Nevertheless, Schramm offers an unapologetic defense of American capitalism as a model for developing nations, as he did during a recent interview on “Charlie Rose.” The remarkable economic growth of countries such as India and China, he said, can partly be explained by the power of the American example. “If the United States lets its economic performance slip or if it drifts away from the principles of entrepreneurial capitalism, it will endanger the standard that others view so highly and create the conditions for less America-friendly views to prevail in the world.”

In other words, if the United States fails to uphold and promote its deepest ideals abroad, we can expect more anti-Americanism, not less.
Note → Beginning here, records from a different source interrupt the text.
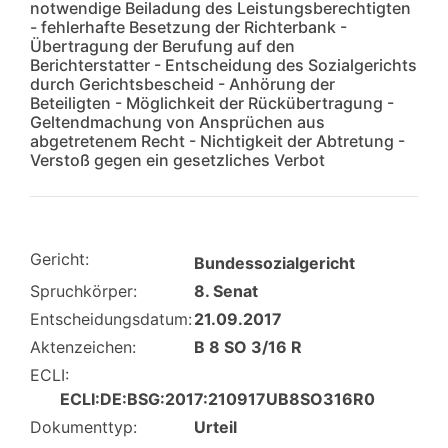
notwendige Beiladung des Leistungsberechtigten
- fehlerhafte Besetzung der Richterbank -
Übertragung der Berufung auf den
Berichterstatter - Entscheidung des Sozialgerichts
durch Gerichtsbescheid - Anhörung der
Beteiligten - Möglichkeit der Rückübertragung -
Geltendmachung von Ansprüchen aus
abgetretenem Recht - Nichtigkeit der Abtretung -
Verstoß gegen ein gesetzliches Verbot
Gericht:
Bundessozialgericht
Spruchkörper:
8. Senat
Entscheidungsdatum:
21.09.2017
Aktenzeichen:
B 8 SO 3/16 R
ECLI:
ECLI:DE:BSG:2017:210917UB8SO316R0
Dokumenttyp:
Urteil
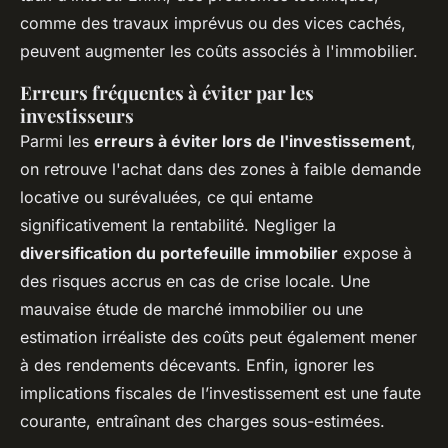
comme des travaux imprévus ou des vices cachés,
peuvent augmenter les coûts associés à l'immobilier.
Erreurs fréquentes à éviter par les
investisseurs
Parmi les
erreurs à éviter lors de l'investissement
,
on retrouve l'achat dans des zones à faible demande
locative ou surévaluées, ce qui entame
significativement la rentabilité. Negliger la
diversification du portefeuille immobilier
expose à
des risques accrus en cas de crise locale. Une
mauvaise étude de marché immobilier ou une
estimation irréaliste des coûts peut également mener
à des rendements décevants. Enfin, ignorer les
implications fiscales de l’investissement est une faute
courante, entraînant des charges sous-estimées.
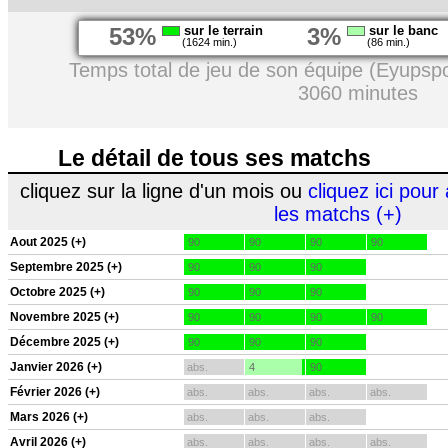
53%
sur le terrain
3%
sur le banc
(1624 min.)
(86 min.)
Temps total de jeu de son équipe (Eyupspo
3060 minutes
Le détail de tous ses matchs
cliquez sur la ligne d'un mois ou
cliquez ici pour 
les matchs (+)
Aout 2025 (+)
90
90
90
90
Septembre 2025 (+)
90
90
90
Octobre 2025 (+)
90
90
90
Novembre 2025 (+)
90
90
90
90
Décembre 2025 (+)
90
90
90
Janvier 2026 (+)
abs.
4
90
Février 2026 (+)
abs.
abs.
abs.
abs.
Mars 2026 (+)
abs.
abs.
abs.
Avril 2026 (+)
abs.
abs.
abs.
abs.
This is a brash endorsement of American exceptionalism: the belief that American economic and political principles carry a universal appeal and represent a precious export to developing countries. These concepts, however, are held in contempt by team Obama and its liberal Democratic base. Hence a grotesque contradiction in Obama’s foreign policy: American “soft power”—which includes its capacity to promote economic development—depends precisely on this view of American exceptionalism.

To reject it—to replace it with an ongoing “apology” for U.S. leadership—is to eviscerate an indispensable feature of American influence in the world. Soft power, then, becomes a soft surrender to the forces of stagnation, disorder, and thuggery.

Joseph Loconte is a lecturer in politics at The King’s College in New York City and a contributing editor to The American.